(Stored data entries)
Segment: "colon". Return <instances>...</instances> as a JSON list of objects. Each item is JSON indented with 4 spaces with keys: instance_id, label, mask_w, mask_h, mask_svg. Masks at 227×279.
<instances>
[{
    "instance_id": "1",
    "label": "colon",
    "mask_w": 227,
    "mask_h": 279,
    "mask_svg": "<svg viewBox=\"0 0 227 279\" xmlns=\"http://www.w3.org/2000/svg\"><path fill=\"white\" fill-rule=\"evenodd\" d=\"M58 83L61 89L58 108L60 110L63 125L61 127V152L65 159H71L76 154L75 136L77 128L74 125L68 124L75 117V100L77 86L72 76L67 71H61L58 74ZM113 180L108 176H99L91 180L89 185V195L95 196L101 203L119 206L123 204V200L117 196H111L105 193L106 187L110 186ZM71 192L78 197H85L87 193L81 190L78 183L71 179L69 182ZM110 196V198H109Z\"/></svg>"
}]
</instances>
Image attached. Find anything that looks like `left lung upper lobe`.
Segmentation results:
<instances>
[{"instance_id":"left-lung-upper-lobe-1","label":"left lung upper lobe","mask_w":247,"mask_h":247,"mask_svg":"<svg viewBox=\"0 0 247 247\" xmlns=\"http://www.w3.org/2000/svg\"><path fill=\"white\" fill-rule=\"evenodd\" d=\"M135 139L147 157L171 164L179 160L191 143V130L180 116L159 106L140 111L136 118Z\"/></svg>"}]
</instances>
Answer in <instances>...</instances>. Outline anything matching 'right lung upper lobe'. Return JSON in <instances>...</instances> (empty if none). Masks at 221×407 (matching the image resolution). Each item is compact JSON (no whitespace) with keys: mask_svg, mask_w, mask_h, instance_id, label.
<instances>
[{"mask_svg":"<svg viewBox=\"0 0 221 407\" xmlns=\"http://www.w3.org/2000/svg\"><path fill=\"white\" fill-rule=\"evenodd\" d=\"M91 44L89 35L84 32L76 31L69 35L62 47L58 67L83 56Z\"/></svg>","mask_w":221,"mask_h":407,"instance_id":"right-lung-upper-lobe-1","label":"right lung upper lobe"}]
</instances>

--

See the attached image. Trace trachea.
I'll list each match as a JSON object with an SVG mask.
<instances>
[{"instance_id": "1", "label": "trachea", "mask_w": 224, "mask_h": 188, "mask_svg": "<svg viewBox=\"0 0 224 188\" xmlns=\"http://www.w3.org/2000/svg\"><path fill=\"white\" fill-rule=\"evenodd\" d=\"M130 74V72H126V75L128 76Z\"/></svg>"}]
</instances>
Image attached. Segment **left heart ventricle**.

## Assigned task
Which lines run from the one holding "See the attached image. Trace trachea." through the one holding "Image attached. Segment" in the records above? Repeat them exactly, both included, and nothing more.

## Your solution
See the attached image. Trace trachea.
I'll list each match as a JSON object with an SVG mask.
<instances>
[{"instance_id": "1", "label": "trachea", "mask_w": 224, "mask_h": 188, "mask_svg": "<svg viewBox=\"0 0 224 188\" xmlns=\"http://www.w3.org/2000/svg\"><path fill=\"white\" fill-rule=\"evenodd\" d=\"M130 74V72H126V75L128 76Z\"/></svg>"}]
</instances>
Image attached. Segment **left heart ventricle**.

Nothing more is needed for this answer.